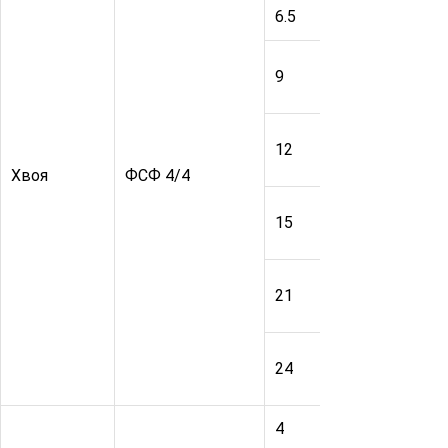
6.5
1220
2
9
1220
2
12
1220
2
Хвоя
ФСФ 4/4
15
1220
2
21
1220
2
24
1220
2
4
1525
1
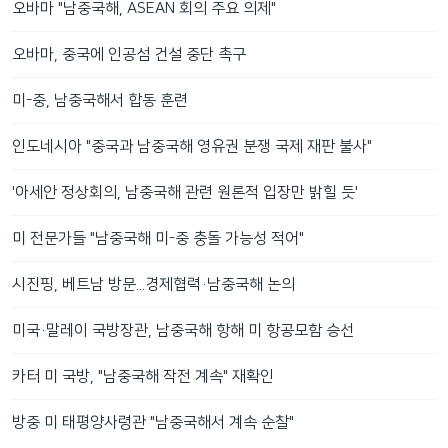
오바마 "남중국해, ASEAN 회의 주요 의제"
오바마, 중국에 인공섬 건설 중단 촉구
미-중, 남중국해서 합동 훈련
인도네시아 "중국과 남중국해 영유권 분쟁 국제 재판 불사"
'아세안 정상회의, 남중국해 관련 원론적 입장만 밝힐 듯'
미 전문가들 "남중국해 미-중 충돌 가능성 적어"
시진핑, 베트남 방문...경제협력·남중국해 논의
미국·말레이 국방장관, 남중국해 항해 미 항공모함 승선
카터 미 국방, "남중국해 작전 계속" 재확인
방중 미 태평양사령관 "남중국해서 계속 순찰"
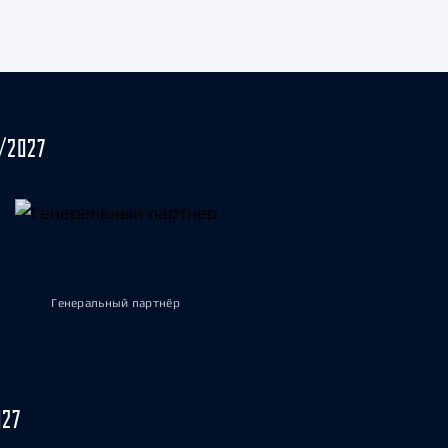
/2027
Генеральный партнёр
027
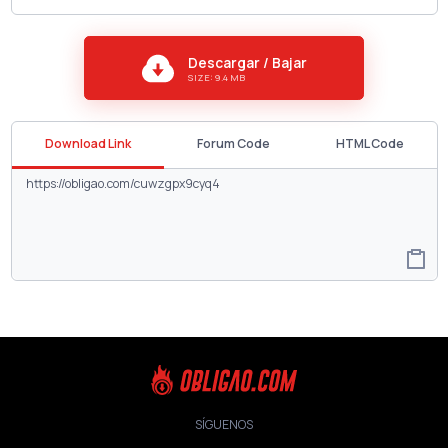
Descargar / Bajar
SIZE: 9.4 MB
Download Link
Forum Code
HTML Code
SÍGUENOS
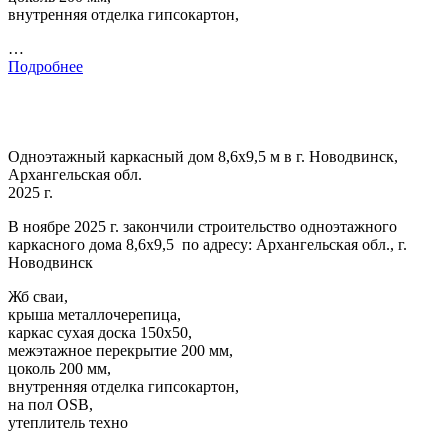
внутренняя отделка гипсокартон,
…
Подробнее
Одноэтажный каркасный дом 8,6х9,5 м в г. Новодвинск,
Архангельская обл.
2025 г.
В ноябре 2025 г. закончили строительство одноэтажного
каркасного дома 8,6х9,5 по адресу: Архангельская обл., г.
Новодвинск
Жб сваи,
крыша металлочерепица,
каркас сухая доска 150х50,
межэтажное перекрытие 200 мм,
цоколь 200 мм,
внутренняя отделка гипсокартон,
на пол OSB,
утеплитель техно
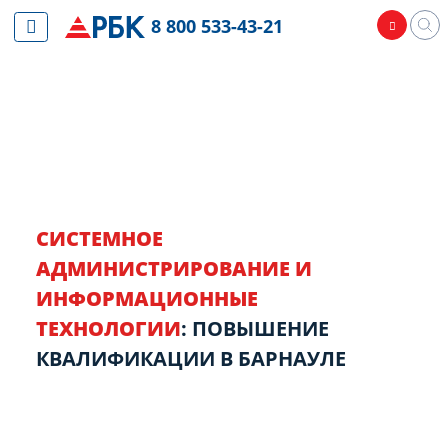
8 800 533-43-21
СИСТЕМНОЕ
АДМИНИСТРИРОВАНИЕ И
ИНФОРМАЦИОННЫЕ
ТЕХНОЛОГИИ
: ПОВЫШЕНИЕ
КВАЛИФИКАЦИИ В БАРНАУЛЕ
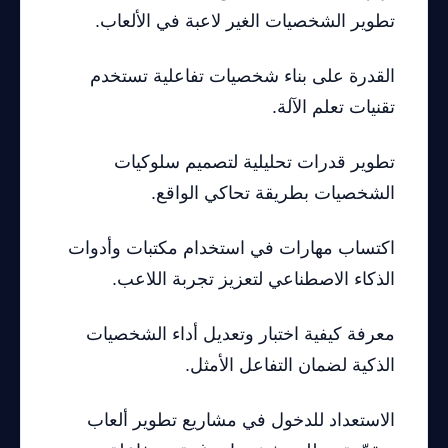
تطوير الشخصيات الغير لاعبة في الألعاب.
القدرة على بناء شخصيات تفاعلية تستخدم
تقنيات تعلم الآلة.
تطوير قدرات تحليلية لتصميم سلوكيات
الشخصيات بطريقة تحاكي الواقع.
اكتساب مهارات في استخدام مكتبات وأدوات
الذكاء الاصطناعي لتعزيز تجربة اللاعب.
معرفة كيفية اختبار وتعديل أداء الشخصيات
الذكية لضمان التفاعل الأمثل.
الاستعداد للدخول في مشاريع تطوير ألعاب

Your instructions → Give the data above again, exactly and completely. No pictures go in.

Written response →
6.5
1220
2
9
1220
2
12
1220
2
Хвоя
ФСФ 4/4
15
1220
2
21
1220
2
24
1220
2
4
1525
1
오바마 "남중국해, ASEAN 회의 주요 의제"
오바마, 중국에 인공섬 건설 중단 촉구
미-중, 남중국해서 합동 훈련
인도네시아 "중국과 남중국해 영유권 분쟁 국제 재판 불사"
'아세안 정상회의, 남중국해 관련 원론적 입장만 밝힐 듯'
미 전문가들 "남중국해 미-중 충돌 가능성 적어"
시진핑, 베트남 방문...경제협력·남중국해 논의
미국·말레이 국방장관, 남중국해 항해 미 항공모함 승선
카터 미 국방, "남중국해 작전 계속" 재확인
방중 미 태평양사령관 "남중국해서 계속 순찰"
/2027
Генеральный партнёр
027
Descargar / Bajar
SIZE: 9.4 MB
Download Link
Forum Code
HTML Code
SÍGUENOS
внутренняя отделка гипсокартон,
…
Подробнее
Одноэтажный каркасный дом 8,6х9,5 м в г. Новодвинск,
Архангельская обл.
2025 г.
В ноябре 2025 г. закончили строительство одноэтажного
каркасного дома 8,6х9,5 по адресу: Архангельская обл., г.
Новодвинск
Жб сваи,
крыша металлочерепица,
каркас сухая доска 150х50,
межэтажное перекрытие 200 мм,
цоколь 200 мм,
внутренняя отделка гипсокартон,
на пол OSB,
утеплитель техно
8 800 533-43-21
СИСТЕМНОЕ
АДМИНИСТРИРОВАНИЕ И
ИНФОРМАЦИОННЫЕ
ТЕХНОЛОГИИ
: ПОВЫШЕНИЕ
КВАЛИФИКАЦИИ В БАРНАУЛЕ
تطوير الشخصيات الغير لاعبة في الألعاب.
القدرة على بناء شخصيات تفاعلية تستخدم
تقنيات تعلم الآلة.
تطوير قدرات تحليلية لتصميم سلوكيات
الشخصيات بطريقة تحاكي الواقع.
اكتساب مهارات في استخدام مكتبات وأدوات
الذكاء الاصطناعي لتعزيز تجربة اللاعب.
معرفة كيفية اختبار وتعديل أداء الشخصيات
الذكية لضمان التفاعل الأمثل.
الاستعداد للدخول في مشاريع تطوير ألعاب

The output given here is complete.